2.4. La transposition didactique et la vulgarisation scientifique face à la connaissance de l'erreur et à la transmission du vrai, (une querelle inachevée).

Dire qu'il y a querelle, est en soi significatif, car si l'on se donne le temps de consulter de près quelques références qui traitent de la relation entre transposition didactique, vulgarisation scientifique d'un côté et enseignement de l'autre, on s'aperçoit que le sens de l'acte d'enseigner est en lui-même loin d'être clarifié. En effet, on ne sait pas encore ce qu'il signifie. Pour les vulgarisateurs l'enseignement doit être réduit (par le biais de l'instauration d'une “ école parallèle ” 488 ), à une “ politique de diffusion ” 489 . Dans l'optique des vulgarisateurs, la pratique de la diffusion n'est pas distincte de celle de la politique de l'enseignement. Cette logique, rend l'enseignement polysémique. Il est une action analogue à celle du physicien qui s'astreint à la rematérialisation de divers corps. Par conséquent, l'enseignement repensé en terme de vulgarisation, repose sur la reformulation des différents discours scientifiques et techniques en diverses situations (enseignement, traduction, conversations entre pairs dans les différents laboratoires).

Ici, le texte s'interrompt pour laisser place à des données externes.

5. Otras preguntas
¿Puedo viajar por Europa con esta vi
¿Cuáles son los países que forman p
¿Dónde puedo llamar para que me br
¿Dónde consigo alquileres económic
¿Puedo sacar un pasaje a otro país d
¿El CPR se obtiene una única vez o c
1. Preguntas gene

La dynamique lexicale qui trouve son sens dans la reformulation à travers les changements des répertoires lexicaux, domine cette mise en scène des savoirs issus de la vulgarisation scientifique. D'où le problème rhétorique qui s'oppose à l'argumentation. En cette dernière, il y a en effet interaction et accord entre des sujets factices, en situation de communication, alors qu'en vulgarisation il n'y a que de la réceptivité des différentes reformulations dérivées dont le souci est l'extension du pouvoir cognitif des résultats, présentés à un grand public d'une manière sèche. L'interlocuteur à qui l'on présente par exemple des scriptes à travers des images de vulgarisation, doit croire aux résultats sans se demander les raisons de leur mises en forme. Cette action est légitimée par plusieurs raisons. D'une part, les découvertes scientifiques (nous dit-on) ne se font plus à l'Université, mais hors de celle-ci ; et d'autre part, la vulgarisation s'impose parce que les savoirs sont aliénés sous les effets de l'administration et de l'ésotérisme qui les caractérisent. Pour passer à l'exotérique et pour sensibiliser et mobiliser le grand public large, la solution est donc contre toute attente.

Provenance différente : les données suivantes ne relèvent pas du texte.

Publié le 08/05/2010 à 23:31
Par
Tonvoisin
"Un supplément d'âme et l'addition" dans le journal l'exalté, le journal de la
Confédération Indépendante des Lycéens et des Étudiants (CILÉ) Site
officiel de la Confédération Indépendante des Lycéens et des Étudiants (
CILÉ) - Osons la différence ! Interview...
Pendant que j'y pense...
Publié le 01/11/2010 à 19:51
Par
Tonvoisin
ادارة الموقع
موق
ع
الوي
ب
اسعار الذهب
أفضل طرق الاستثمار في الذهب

Le fait de transposer, de reformuler des notions authentiques, difficiles d'accès, et complexe, peut effectivement conduire à l'incompréhension ; d'où la nécessité de vulgariser en réduisant les articulations des mots à des signes scripturaux conventionnels, accessibles à tout le monde. Mais ceux qui sont en faveur de la transposition didactique, pensent le contraire. Car il y a des reformulations qui altèrent le sens, qui affirment des propositions tout en les infirmant, tout en les renvoyant à autre chose. Cette évacuation finit par une métamorphose des résultats. Dans l'optique de certains chercheurs comme J . Peytard et D. Jacobi 490 , la vulgarisation est en soi scientifique. Elle fait l'objet du domaine de la recherche scientifique. En effet, ces chercheurs proposent quelques solutions pour échapper au risque d'altération, d'infirmation des propositions. Parmi les étapes qu'ils proposent de suivre pour remplir la tâche de “ l'humanisation du savoir ” 491 dans des conditions qu'ils qualifient d'adéquates, on doit mentionner :

“ ‘Analyser et expliquer les relations d'un ensemble lexical relativement autonome et singulier’ ” 492 . Par exemple, celui des sciences spécialisées possédant un vocabulaire technique spécial. Pour l'analyser et l'expliquer il faut d'abord qu'il y ait quelqu'un à qui il faut l'adresser. Cela signifie qu'on doit supposer la présence de tous les êtres humains raisonnables qui ont le droit à l'usage standard et commun des savoirs. Car tous les savoirs doivent être accessibles à tout le monde. Cette investigation majeure a amenée ces deux auteurs à maintenir d'autres investigations, qui s'annoncent comme suit :

“ ‘Structurer des ensembles susceptible de partition’ ” 493 . Cela renvoie à la décomposition du statut de la connaissance, qui se présente sous la forme du principe logique qui est la combinatoire. C’est-à-dire : un passage des touts aux parties. Car et si l'on en croît ces deux chercheurs, on peut facilement apercevoir les parties plus que le tout. Chose qui est contestée par le concept de la transposition didactique, qui conçoit les parties en relation intime avec le tout qui les constitue, duquel elles d'écoulent. Si la pédagogie use de la vulgarisation pour examiner séparément des cas, la transposition didactique impose au contraire à tous les cas, l'usage des mots, des notions et des propositions incarnant des résultats réussies.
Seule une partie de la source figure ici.